▶ **Problem statement**: Only the lines from the one with "be regarded as one of the greatest" through the final line below belong in the answer, copied exactly and without pictures.

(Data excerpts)
◇ ◇ ◇ ◇
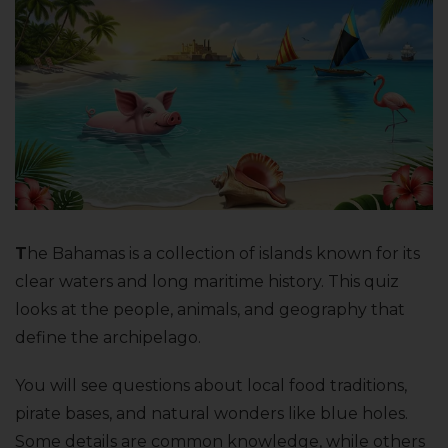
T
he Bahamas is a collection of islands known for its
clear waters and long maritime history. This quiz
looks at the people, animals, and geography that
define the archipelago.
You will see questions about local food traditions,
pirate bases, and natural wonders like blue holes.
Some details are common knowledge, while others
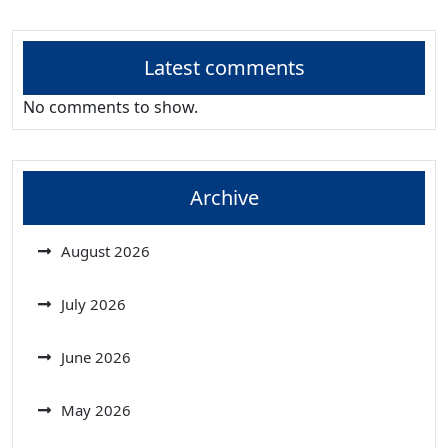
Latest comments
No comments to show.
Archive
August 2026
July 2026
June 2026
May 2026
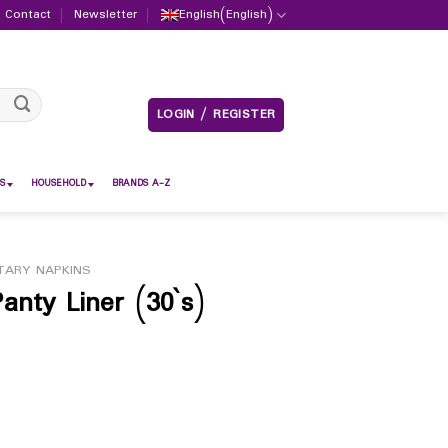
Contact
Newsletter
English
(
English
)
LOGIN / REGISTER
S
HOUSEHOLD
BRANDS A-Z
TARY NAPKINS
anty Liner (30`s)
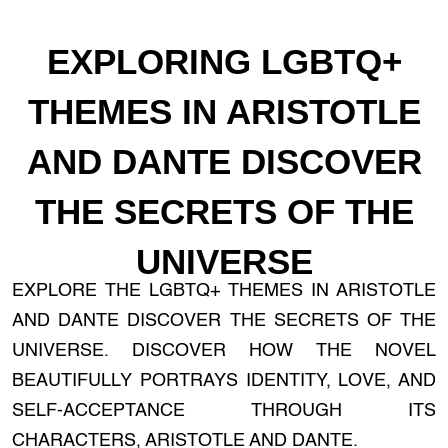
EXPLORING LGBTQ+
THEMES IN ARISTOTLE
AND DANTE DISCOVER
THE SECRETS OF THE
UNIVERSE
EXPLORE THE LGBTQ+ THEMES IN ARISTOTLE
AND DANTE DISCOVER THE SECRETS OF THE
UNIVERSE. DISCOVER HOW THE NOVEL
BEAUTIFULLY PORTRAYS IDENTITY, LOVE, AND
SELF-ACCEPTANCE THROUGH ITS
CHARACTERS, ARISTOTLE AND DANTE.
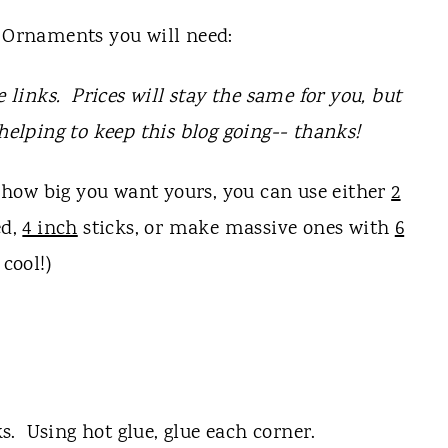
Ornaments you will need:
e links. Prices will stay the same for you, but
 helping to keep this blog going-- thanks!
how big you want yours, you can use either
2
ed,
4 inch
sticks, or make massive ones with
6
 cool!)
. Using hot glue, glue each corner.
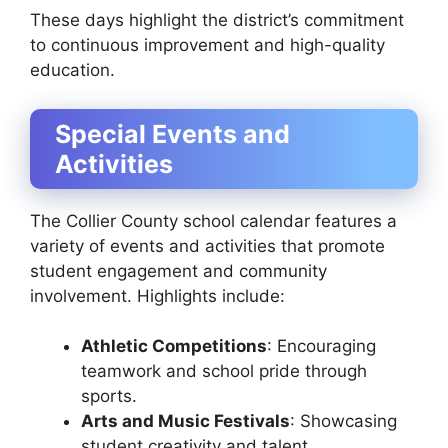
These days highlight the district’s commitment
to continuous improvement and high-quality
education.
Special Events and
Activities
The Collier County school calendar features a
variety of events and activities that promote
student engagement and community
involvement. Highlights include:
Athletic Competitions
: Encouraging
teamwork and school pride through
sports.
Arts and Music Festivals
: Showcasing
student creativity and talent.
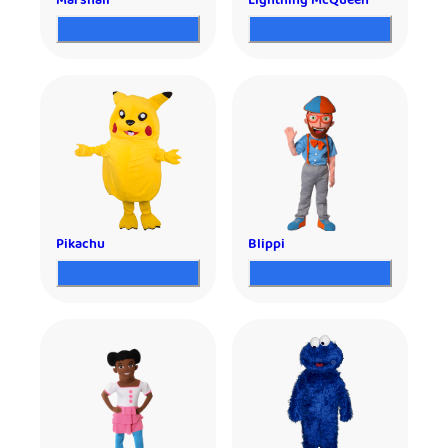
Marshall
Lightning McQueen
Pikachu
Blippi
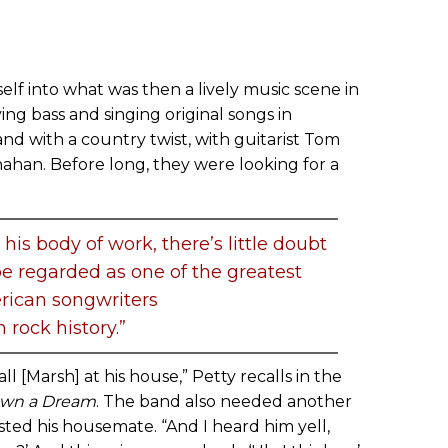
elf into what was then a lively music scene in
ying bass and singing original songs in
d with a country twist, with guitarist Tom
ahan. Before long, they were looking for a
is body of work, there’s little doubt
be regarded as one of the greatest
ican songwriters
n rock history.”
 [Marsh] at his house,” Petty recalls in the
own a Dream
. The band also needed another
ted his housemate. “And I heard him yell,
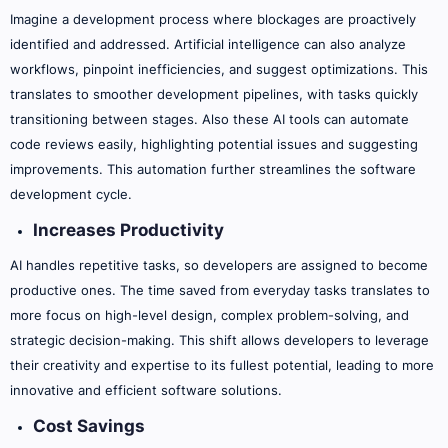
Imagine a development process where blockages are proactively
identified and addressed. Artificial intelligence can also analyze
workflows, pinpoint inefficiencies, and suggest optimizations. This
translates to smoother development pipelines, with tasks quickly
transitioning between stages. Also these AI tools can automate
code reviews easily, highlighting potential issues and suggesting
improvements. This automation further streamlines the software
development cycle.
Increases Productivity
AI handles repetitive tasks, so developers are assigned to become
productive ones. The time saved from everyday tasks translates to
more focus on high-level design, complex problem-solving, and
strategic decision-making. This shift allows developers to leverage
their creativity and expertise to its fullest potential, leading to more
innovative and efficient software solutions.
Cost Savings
◇ ◇ ◇ ◇
▶ **Written answer**:
be regarded as one of the greatest
ican songwriters
n rock history.”
 [Marsh] at his house,” Petty recalls in the
own a Dream
. The band also needed another
ted his housemate. “And I heard him yell,
Imagine a development process where blockages are proactively
identified and addressed. Artificial intelligence can also analyze
workflows, pinpoint inefficiencies, and suggest optimizations. This
translates to smoother development pipelines, with tasks quickly
transitioning between stages. Also these AI tools can automate
code reviews easily, highlighting potential issues and suggesting
improvements. This automation further streamlines the software
development cycle.
Increases Productivity
AI handles repetitive tasks, so developers are assigned to become
productive ones. The time saved from everyday tasks translates to
more focus on high-level design, complex problem-solving, and
strategic decision-making. This shift allows developers to leverage
their creativity and expertise to its fullest potential, leading to more
innovative and efficient software solutions.
Cost Savings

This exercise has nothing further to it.